▸ Assigned task
Output every line of the material exactly, omitting images.

▸ Material for this task
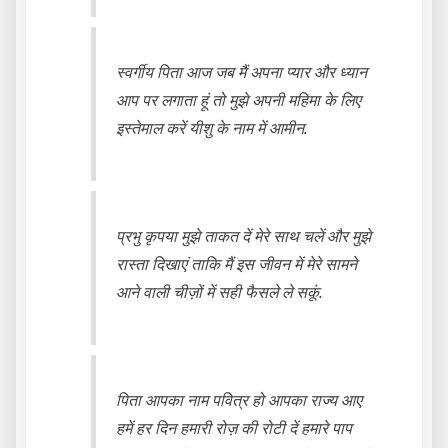
स्वर्गीय पिता आज जब मैं अपना प्यार और ध्यान
आप पर लगाता हूं तो मुझे अपनी महिमा के लिए
इस्तेमाल करें यीशु के नाम में आमीन.
प्रभु कृपया मुझे ताकत दें मेरे साथ चलें और मुझे
रास्ता दिखाएं ताकि मैं इस जीवन में मेरे सामने
आने वाली चीज़ों में सही फैसले ले सकूं.
पिता आपका नाम पवित्र हो आपका राज्य आए
हमें हर दिन हमारी रोज़ की रोटी दें हमारे पाप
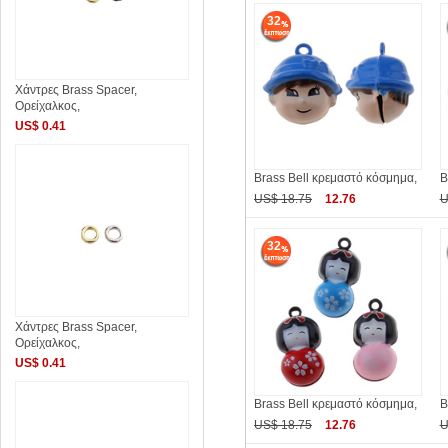
32
Χάντρες Brass Spacer,
Ορείχαλκος,
US$ 0.41
Brass Bell κρεμαστό κόσμημα,
B
US$ 18.75
12.76
U
32
Χάντρες Brass Spacer,
Ορείχαλκος,
US$ 0.41
Brass Bell κρεμαστό κόσμημα,
B
US$ 18.75
12.76
U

▸ Answer box
स्वर्गीय पिता आज जब मैं अपना प्यार और ध्यान
आप पर लगाता हूं तो मुझे अपनी महिमा के लिए
इस्तेमाल करें यीशु के नाम में आमीन.
प्रभु कृपया मुझे ताकत दें मेरे साथ चलें और मुझे
रास्ता दिखाएं ताकि मैं इस जीवन में मेरे सामने
आने वाली चीज़ों में सही फैसले ले सकूं.
पिता आपका नाम पवित्र हो आपका राज्य आए
हमें हर दिन हमारी रोज़ की रोटी दें हमारे पाप
32
Χάντρες Brass Spacer,
Ορείχαλκος,
US$ 0.41
Brass Bell κρεμαστό κόσμημα,
B
US$ 18.75
12.76
U
32
Χάντρες Brass Spacer,
Ορείχαλκος,
US$ 0.41
Brass Bell κρεμαστό κόσμημα,
B
US$ 18.75
12.76
U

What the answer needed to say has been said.